Entertainment expenses for 1953 are entered in the partnership's promotion and entertainment account. This account shows that 11 checks aggregating $3,131 were issued to C. M. Surber during the year and charged to the account. The account also shows that 2,045 packages of cigarettes were distributed for good-will purposes and charged to the account. The amount charged to entertainment is about one-half of one percent of the partnership's gross receipts.
Surber, managing partner during 1953, 1954, and 1955, and*130 Shima, who became the manager in 1956, testified to the necessity for entertainment and promotional expenditures in connection with the partnership business. The manager was responsible for promoting the business, obtaining locations, and keeping the customers satisfied. This involved buying drinks at night clubs and bars, free cartons of cigarettes to bartenders, taking them out to dinner, and other types of expenses used in promoting a public business. Considering the nature of the business, some expenditures for promotion and entertainment would be ordinary and necessary.
Surber recalled that he and Bromley discussed the tax return with their accountant but he had no recollection whether entertainment expenses was one of the items considered. Later a new accounting firm for the partnership, prepared an amended return for 1953 which was signed by Surber and filed on or about August 27, 1955. The amended return made no change in the deduction for entertainment.

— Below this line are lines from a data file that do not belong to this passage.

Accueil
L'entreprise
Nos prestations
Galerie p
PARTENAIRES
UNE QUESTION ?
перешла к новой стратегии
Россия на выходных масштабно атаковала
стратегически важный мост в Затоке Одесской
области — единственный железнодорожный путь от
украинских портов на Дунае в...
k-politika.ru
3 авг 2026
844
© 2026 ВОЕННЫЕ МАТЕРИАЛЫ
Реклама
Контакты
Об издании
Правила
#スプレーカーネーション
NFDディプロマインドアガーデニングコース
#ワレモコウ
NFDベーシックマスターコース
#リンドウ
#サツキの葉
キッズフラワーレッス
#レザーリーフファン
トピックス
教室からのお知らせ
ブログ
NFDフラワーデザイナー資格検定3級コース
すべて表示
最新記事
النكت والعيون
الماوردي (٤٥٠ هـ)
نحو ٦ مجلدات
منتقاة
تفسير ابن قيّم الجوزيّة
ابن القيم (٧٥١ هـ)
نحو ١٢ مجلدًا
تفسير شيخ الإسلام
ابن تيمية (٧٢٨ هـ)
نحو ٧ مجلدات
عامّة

At the hearing Surber testified that some time during December 1955 he went to the Honolulu offices of the Internal Revenue Service, and, among other things, informed them that Bromley had required him to divide the entertainment*131 and promotional checks among the partners. He related how he had drawn the partnership expense checks to himself, cashed them, and then handed the other partners' share over to Bromley, usually, or Humpert, or Bromberg. Humpert emphatically denied that he had ever received any entertainment expense money from Surber. He testified that the latter was mentally sick, and had attempted to extort money from him and Bromley by the use of recording tapes and threats to inform on them to revenue officials.

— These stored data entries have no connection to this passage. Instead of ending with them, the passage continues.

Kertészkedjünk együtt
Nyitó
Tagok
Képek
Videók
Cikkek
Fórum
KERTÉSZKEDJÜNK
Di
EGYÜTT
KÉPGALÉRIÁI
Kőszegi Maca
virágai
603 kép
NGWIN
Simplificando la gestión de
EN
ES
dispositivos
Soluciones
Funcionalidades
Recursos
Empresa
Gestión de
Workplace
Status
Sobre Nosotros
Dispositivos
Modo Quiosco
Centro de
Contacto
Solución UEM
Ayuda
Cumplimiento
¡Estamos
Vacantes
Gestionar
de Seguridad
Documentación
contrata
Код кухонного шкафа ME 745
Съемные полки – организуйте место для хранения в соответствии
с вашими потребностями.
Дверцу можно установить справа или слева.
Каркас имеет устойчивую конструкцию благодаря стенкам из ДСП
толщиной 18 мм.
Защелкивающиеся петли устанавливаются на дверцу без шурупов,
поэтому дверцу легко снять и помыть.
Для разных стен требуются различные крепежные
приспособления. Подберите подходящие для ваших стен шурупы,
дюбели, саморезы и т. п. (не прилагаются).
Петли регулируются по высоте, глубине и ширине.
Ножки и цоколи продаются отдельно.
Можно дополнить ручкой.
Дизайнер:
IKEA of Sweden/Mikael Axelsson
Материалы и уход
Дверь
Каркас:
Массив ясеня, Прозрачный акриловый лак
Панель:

The credibility of Surber is material to the issue. When he signed the 1953 amended partnership return in August 1955, Surber declared thereby that the $3,802.48 deduction for entertainment expense was true and correct. By December 1955 he was informing the internal revenue officials that the partners had fraudulently split the checks for entertainment expenses equally between them. At the trial, he reaffirmed his statement to the revenue officials but insisted that all of his portion of the expense checks (1/4) was spent for entertainment and promotion of the business, but he did not know of any entertainment or promotional expenses by his partners except on rare occasions when officials*132 of some tobacco company were in Honolulu.
The record, contradictory as it is in some particulars, establishes the fact that the partnership had some entertainment and promotional expenses. We cannot, however, find any proof that justifies the deduction of $2,348.25 of the total amount claimed. This represents the portion of the total checks that Surber testified he turned over to the other partners. Accordingly, we approve respondent's disallowance of $2,348.25 of the entertainment deduction for 1953, and disapprove his disallowance of $1,454.23.

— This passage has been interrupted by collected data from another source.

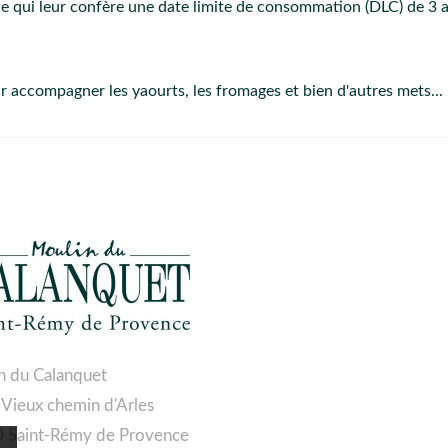
ce qui leur confère une date limite de consommation (DLC) de 3 a
ur accompagner les yaourts, les fromages et bien d'autres mets...
n du Calanquet
 Vieux chemin d'Arles
 Saint-Rémy de Provence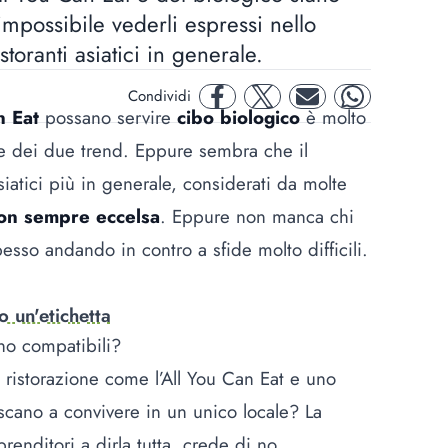
mpossibile vederli espressi nello
storanti asiatici in generale.
Condividi
facebook
twitter
mail
whatsapp
n Eat
possano servire
cibo biologico
è molto
 base dei due trend. Eppure sembra che il
siatici più in generale, considerati da molte
non sempre eccelsa
. Eppure non manca chi
pesso andando in contro a sfide molto difficili.
o un'etichetta
ono compatibili?
ristorazione come l’All You Can Eat e uno
escano a convivere in un unico locale? La
enditori a dirla tutta, crede di no,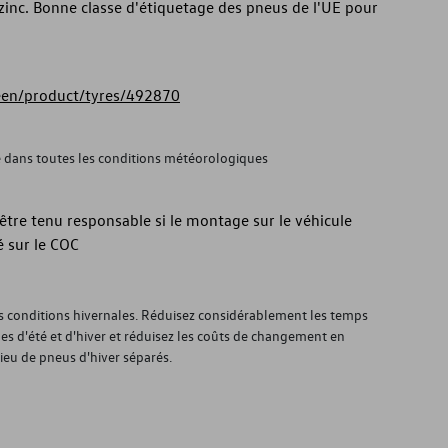
zinc. Bonne classe d'étiquetage des pneus de l'UE pour
reen/product/tyres/492870
é dans toutes les conditions météorologiques
tre tenu responsable si le montage sur le véhicule
 sur le COC
es conditions hivernales. Réduisez considérablement les temps
s d'été et d'hiver et réduisez les coûts de changement en
lieu de pneus d'hiver séparés.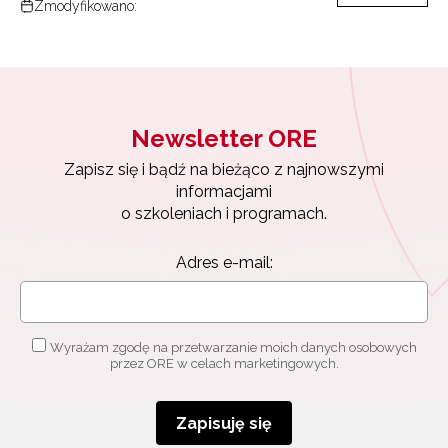
Zmodyfikowano:
Newsletter ORE
Zapisz się i bądź na bieżąco z najnowszymi
informacjami
o szkoleniach i programach.
Adres e-mail:
Wyrażam zgodę na przetwarzanie moich danych osobowych
przez ORE w celach marketingowych.
Zapisuję się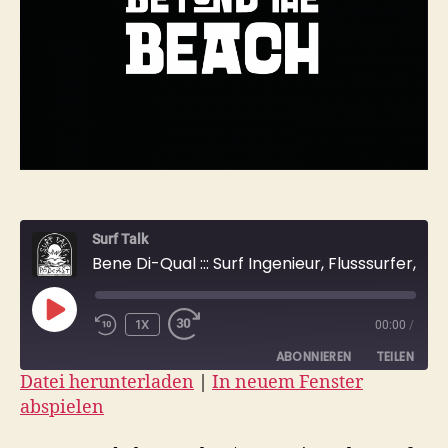
Surf Talk
Bene Di-Qual ::: Surf Ingenieur, Flusssurfer, Surfen in Afghanistan
PLAY
1X
00:00
/
EPISODE
ABONNIEREN
TEILEN
Datei herunterladen
|
In neuem Fenster
abspielen
TEILEN
RSS FEED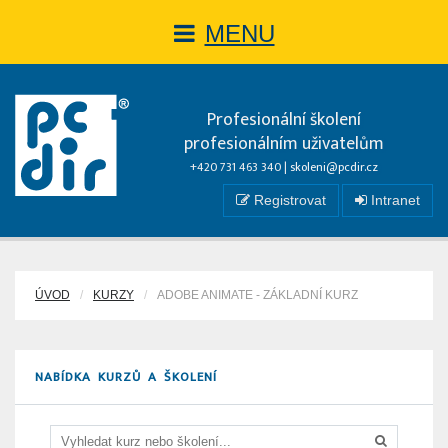
MENU
Profesionální školení
profesionálním uživatelům
+420 731 463 340 |
skoleni@pcdir.cz
Registrovat
Intranet
ÚVOD
KURZY
ADOBE ANIMATE - ZÁKLADNÍ KURZ
NABÍDKA KURZŮ A ŠKOLENÍ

Partnership Deductions: Pacific Tobacco Company Miscellaneous and General Expenses, and Promotional Expenses, 1954.
On its 1954 return Pacific Tobacco Company deducted $1,983.05 as miscellaneous and general expenses. Respondent disallowed the deduction for failure (a) to establish that the expenditure was made, or if made, (b) was an ordinary and necessary expense, or (c) was expended for the purpose designated.
Petitioner's proof includes a schedule of checks and entries which shows 67 entries with dates, payees, check numbers, and amounts. The aggregate amount of the entries is $1,966.05, or slightly less than the deduction claimed. *133 Surber, the managing partner, testified that he examined the 1954 return before he signed it and was satisfied that the amount deducted was right but he could not identify or explain the items listed and called to his attention. Except for the payees listed on the schedule and Surber's general statements that the items were proper deductions, we have no other identification or explanation of the miscellaneous and general expense entries. Such evidence is insufficient to establish that the items are ordinary and necessary business expenses. Respondent's disallowance of the deduction is therefore approved.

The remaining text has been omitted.